• WORK ITEM
Report the number of lines in the data below where the string "Comentário" shows up, and only that number.

(Stored data entries)
====================
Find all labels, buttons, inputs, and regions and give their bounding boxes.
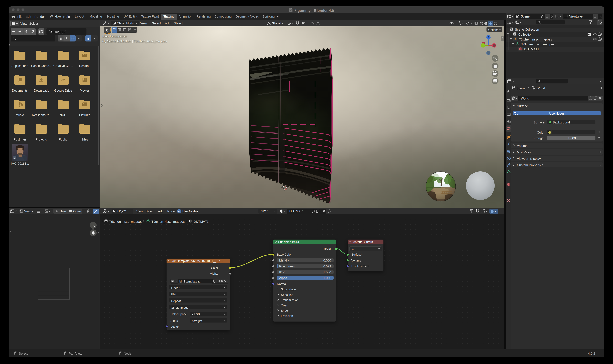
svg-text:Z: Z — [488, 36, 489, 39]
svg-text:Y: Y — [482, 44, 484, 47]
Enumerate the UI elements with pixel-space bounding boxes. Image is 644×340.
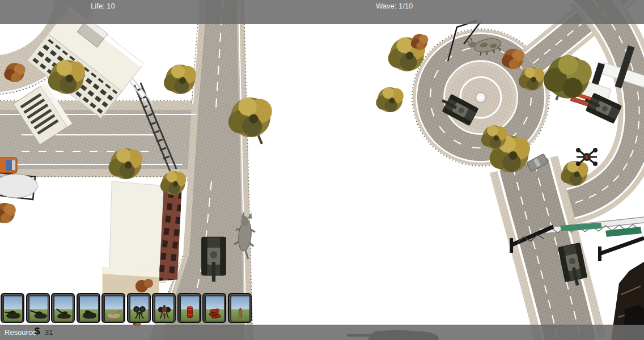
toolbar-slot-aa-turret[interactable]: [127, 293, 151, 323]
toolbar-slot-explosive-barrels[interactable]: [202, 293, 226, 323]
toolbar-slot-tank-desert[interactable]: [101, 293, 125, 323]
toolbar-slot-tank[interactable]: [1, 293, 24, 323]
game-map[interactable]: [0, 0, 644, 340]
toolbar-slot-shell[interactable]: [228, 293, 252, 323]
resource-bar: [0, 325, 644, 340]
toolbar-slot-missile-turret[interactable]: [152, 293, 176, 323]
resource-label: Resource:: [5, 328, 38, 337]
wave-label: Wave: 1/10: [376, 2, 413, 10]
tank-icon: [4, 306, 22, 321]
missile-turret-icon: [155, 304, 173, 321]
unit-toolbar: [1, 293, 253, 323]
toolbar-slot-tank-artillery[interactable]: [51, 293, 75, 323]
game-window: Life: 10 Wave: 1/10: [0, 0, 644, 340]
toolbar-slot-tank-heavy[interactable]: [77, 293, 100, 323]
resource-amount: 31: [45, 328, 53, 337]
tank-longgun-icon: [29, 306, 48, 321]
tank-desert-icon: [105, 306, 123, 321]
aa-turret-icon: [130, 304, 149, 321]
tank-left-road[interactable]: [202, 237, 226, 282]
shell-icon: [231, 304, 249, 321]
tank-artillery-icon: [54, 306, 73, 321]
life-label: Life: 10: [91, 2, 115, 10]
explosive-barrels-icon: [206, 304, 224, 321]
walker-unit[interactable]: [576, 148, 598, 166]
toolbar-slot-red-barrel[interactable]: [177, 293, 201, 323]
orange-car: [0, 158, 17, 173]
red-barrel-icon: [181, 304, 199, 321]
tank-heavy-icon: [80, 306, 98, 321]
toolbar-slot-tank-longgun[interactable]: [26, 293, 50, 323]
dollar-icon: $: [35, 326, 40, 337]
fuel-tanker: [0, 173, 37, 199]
====================
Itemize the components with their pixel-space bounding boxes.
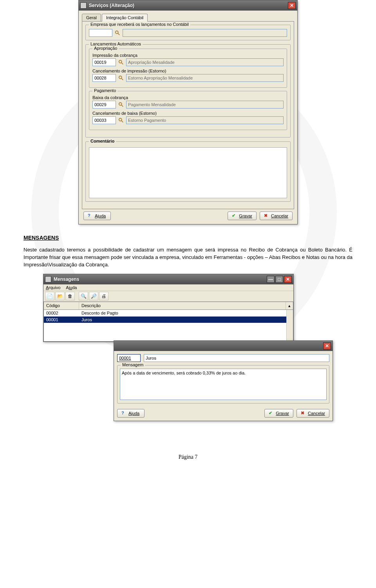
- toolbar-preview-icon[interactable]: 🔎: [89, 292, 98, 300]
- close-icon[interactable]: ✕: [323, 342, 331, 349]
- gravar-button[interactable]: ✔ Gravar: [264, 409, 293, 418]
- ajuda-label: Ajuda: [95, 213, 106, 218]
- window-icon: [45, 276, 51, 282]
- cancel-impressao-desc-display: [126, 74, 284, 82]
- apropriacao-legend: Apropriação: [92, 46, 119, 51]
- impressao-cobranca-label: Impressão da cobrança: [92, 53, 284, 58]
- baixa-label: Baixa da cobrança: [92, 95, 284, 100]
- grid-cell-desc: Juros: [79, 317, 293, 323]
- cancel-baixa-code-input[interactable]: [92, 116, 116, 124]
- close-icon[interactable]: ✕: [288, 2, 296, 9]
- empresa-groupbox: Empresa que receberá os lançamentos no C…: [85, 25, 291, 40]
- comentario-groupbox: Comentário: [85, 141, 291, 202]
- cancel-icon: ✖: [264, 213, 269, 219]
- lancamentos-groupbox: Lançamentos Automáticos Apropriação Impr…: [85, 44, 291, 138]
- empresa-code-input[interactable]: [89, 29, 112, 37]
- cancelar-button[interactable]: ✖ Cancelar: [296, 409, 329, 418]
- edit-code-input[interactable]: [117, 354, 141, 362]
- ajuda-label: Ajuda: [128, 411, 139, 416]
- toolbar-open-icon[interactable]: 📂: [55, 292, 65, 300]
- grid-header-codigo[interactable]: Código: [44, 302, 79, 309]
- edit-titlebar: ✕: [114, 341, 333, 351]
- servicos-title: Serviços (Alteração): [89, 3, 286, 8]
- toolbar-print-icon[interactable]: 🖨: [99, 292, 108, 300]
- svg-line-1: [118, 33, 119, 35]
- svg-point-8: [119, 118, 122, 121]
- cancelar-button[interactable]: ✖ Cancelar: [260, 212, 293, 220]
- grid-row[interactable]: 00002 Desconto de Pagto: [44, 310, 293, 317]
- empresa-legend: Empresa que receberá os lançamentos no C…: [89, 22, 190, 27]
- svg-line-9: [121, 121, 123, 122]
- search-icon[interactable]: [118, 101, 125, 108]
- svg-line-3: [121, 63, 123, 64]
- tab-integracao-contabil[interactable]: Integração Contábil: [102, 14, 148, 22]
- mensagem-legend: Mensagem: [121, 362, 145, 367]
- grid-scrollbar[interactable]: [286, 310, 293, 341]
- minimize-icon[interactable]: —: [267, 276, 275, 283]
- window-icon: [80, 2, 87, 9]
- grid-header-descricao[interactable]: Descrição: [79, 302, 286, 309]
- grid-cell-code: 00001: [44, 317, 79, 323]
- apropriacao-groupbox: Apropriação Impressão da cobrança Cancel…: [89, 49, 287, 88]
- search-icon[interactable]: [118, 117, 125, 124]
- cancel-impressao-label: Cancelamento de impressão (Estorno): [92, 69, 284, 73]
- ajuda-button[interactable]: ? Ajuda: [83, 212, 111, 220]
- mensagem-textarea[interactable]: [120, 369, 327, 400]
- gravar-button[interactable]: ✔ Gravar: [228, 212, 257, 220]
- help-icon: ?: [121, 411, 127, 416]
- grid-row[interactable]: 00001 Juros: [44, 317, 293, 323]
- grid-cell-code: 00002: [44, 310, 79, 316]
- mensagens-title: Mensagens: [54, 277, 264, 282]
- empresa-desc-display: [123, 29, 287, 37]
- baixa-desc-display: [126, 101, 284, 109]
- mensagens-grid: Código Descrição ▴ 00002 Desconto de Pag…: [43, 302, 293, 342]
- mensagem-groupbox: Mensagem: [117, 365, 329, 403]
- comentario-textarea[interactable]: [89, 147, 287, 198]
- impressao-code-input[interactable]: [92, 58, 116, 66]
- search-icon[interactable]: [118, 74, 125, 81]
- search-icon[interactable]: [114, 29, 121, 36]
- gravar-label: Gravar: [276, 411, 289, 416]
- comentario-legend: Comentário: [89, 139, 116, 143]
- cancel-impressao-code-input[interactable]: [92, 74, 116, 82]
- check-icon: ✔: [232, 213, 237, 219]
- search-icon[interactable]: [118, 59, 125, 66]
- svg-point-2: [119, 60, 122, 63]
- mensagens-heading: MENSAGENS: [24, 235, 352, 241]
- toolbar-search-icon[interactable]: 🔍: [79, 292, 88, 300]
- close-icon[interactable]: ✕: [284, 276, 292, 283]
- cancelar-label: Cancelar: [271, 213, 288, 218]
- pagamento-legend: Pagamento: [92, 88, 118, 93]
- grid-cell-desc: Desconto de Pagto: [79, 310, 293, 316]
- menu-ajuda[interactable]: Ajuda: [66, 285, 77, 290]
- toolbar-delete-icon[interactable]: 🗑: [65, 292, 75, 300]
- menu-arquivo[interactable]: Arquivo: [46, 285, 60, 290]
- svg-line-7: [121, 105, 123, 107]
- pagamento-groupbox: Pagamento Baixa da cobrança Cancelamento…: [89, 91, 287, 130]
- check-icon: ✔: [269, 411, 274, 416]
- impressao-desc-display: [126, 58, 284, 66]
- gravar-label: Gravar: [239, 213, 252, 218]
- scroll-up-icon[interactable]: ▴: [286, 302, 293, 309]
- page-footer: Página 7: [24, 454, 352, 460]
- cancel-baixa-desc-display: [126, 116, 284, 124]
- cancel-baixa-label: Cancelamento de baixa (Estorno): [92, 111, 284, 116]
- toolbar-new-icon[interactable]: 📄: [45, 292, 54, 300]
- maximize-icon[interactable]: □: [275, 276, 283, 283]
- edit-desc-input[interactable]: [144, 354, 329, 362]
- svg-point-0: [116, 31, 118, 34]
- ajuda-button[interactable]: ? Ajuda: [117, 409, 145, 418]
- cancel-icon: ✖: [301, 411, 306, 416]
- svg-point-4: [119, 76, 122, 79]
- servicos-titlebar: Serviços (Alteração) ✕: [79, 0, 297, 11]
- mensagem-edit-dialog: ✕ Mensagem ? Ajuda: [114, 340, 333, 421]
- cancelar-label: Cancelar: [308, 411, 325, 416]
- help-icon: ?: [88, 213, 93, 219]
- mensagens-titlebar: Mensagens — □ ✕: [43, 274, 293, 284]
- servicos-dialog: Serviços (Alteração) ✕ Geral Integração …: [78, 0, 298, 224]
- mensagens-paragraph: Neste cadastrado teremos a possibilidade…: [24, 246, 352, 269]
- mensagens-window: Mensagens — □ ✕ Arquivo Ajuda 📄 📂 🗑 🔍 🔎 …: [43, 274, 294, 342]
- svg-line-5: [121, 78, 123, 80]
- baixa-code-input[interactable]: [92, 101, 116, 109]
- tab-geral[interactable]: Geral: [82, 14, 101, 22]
====================
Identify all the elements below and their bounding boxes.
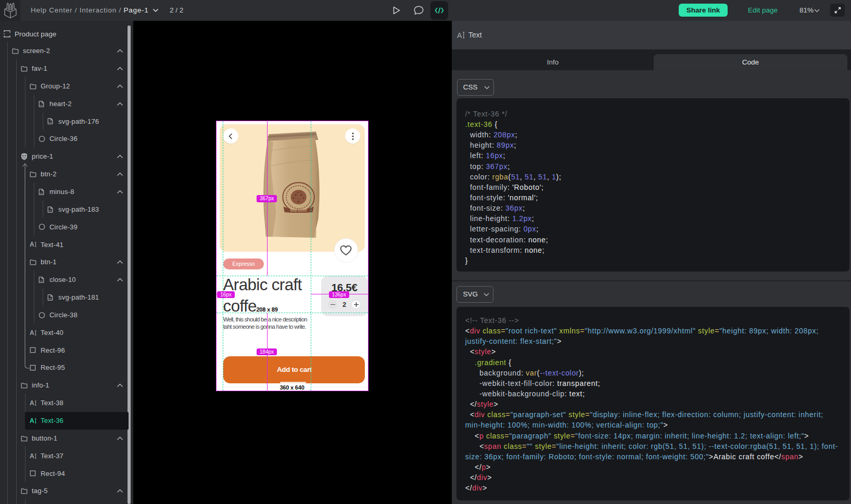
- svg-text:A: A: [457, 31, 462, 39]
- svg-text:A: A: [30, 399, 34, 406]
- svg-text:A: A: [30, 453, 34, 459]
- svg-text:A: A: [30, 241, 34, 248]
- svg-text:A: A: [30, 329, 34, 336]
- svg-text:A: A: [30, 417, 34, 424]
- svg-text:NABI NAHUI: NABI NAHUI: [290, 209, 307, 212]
====================
• RESPONSE TO THE TASK
2